Introduit en 1936, le droit luxembourgeois des baux commerciaux a toujours considéré, contrairement au droit français, que le bail commercial est un contrat « presque » comme un autre et laisse aux parties une liberté particulièrement étendue pour définir les modalités de leurs accords, tant en ce qui concerne le cours du bail que sa résiliation.
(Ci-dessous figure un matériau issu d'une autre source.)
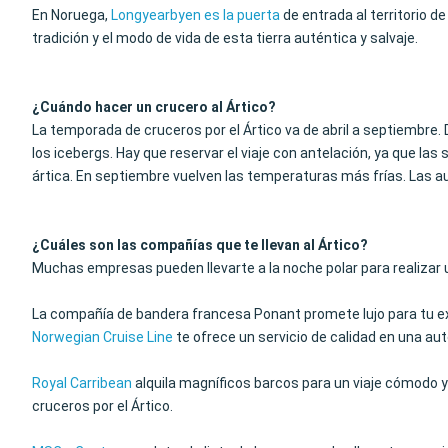
En Noruega,
Longyearbyen es la puerta
de entrada al territorio de
tradición y el modo de vida de esta tierra auténtica y salvaje.
¿Cuándo hacer un crucero al Ártico?
La temporada de cruceros por el Ártico va de abril a septiembre. 
los icebergs. Hay que reservar el viaje con antelación, ya que las 
ártica. En septiembre vuelven las temperaturas más frías. Las a
¿Cuáles son las compañías que te llevan al Ártico?
Muchas empresas pueden llevarte a la noche polar para realizar u
La compañía de bandera francesa Ponant promete lujo para tu e
Norwegian Cruise Line
te ofrece un servicio de calidad en una aut
Royal Carribean
alquila magníficos barcos para un viaje cómodo y r
cruceros por el Ártico.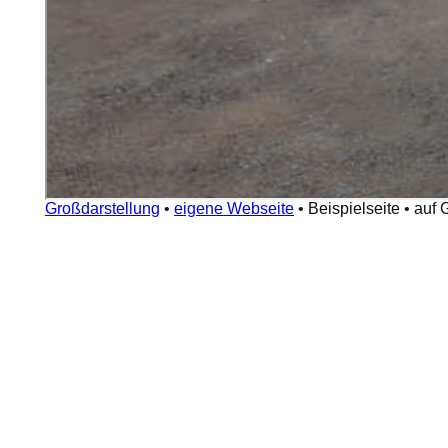
Großdarstellung
•
eigene Webseite
•
Beispielseite
•
auf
La propriété commerciale, bien connue du droit français pour avoir été consacrée par le décret du 30 septembre 1953, cédait devant le droit de propriété du bailleur légitime à reprendre son bien à l’issue de la durée contractuelle sauf si cette reprise visait à relouer les locaux pour la même activité, auquel cas un droit de préférence était octroyé à l’exploitant sous conditions.

 

Cette conception n’a cependant pas résisté aux dérives, qui ont conduit de nombreux commerçants, depuis 2012, à faire aveux de faillite, et le législateur à réformer le droit pour protéger le fonds de commerce.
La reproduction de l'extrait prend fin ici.